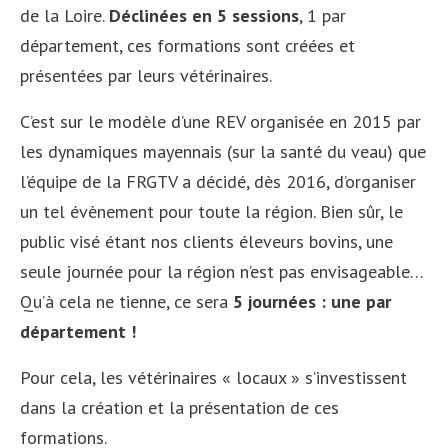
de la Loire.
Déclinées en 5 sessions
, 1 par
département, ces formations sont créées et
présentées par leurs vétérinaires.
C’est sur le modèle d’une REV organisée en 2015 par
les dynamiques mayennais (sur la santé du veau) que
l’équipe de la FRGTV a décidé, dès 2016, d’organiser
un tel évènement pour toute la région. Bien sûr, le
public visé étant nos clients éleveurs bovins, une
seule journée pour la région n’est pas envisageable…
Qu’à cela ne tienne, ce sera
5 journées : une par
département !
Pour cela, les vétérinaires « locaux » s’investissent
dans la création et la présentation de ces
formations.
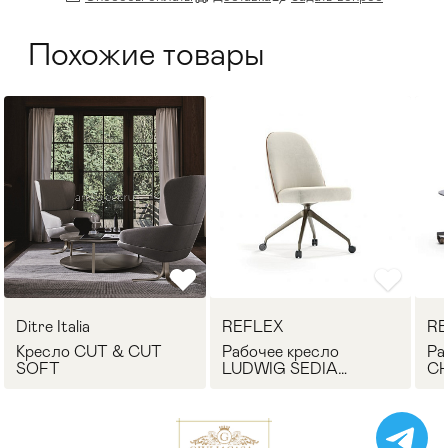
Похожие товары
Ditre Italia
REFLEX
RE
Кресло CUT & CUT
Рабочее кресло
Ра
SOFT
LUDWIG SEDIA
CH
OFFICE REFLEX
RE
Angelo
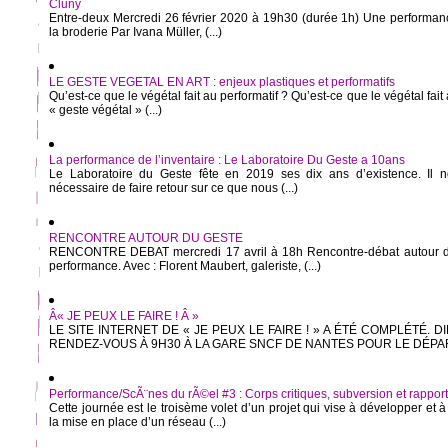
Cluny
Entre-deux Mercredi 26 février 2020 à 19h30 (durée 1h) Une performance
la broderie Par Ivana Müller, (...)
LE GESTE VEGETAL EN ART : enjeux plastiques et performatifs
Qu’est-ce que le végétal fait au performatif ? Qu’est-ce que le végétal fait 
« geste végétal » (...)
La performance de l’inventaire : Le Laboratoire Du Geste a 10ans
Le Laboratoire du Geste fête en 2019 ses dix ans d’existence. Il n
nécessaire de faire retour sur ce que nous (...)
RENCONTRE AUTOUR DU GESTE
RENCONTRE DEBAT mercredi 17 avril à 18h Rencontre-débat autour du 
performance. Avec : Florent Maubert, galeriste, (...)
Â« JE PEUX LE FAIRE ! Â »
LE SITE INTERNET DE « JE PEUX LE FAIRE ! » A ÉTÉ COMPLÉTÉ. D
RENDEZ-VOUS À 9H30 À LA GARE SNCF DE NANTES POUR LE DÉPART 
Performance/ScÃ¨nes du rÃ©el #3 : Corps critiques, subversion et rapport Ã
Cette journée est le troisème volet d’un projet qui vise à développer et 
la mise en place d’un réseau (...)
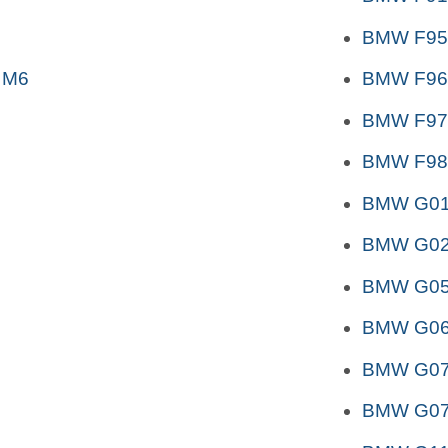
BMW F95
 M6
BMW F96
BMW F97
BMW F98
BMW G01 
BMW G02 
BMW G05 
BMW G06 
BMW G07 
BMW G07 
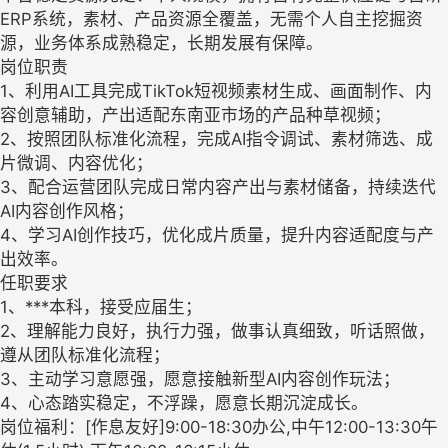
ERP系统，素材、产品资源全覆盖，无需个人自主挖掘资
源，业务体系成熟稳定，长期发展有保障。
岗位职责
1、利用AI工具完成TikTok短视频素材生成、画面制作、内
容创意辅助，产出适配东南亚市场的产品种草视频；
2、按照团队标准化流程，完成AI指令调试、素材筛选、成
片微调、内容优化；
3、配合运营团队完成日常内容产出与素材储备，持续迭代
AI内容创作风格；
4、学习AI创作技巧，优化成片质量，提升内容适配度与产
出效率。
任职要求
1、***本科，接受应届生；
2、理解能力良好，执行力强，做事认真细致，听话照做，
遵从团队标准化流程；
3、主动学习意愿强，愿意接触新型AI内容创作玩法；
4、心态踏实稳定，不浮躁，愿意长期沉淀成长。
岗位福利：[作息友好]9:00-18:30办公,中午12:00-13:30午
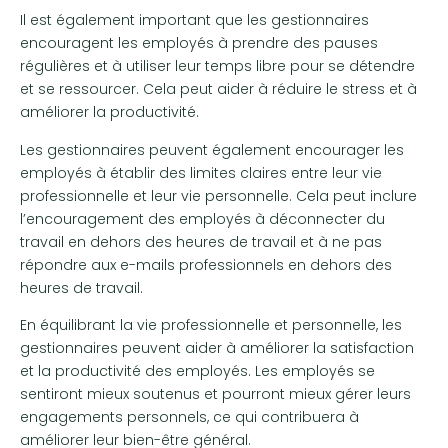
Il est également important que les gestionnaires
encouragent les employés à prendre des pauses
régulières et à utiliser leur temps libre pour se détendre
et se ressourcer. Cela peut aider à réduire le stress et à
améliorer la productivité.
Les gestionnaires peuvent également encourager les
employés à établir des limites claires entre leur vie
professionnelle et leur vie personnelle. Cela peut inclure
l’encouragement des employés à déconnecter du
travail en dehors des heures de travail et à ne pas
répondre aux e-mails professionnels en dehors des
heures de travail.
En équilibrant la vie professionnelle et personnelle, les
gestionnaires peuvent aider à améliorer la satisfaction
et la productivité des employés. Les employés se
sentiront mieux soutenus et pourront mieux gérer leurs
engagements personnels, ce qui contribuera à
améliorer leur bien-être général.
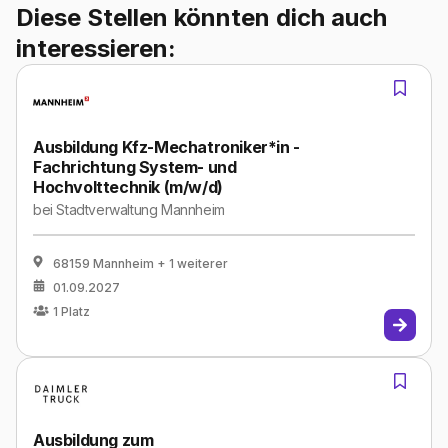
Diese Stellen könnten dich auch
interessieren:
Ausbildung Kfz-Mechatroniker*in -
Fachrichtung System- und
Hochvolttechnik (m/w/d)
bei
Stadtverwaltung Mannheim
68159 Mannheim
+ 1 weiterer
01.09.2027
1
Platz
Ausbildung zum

◆ **YOUR TASK**
Lines from the one containing "et la productivité" through the end of the material above must be reproduced exactly; pictures must not be.

◆ **SOLUTION**
et la productivité des employés. Les employés se
sentiront mieux soutenus et pourront mieux gérer leurs
engagements personnels, ce qui contribuera à
améliorer leur bien-être général.
Diese Stellen könnten dich auch
interessieren:
Ausbildung Kfz-Mechatroniker*in -
Fachrichtung System- und
Hochvolttechnik (m/w/d)
bei
Stadtverwaltung Mannheim
68159 Mannheim
+ 1 weiterer
01.09.2027
1
Platz
Ausbildung zum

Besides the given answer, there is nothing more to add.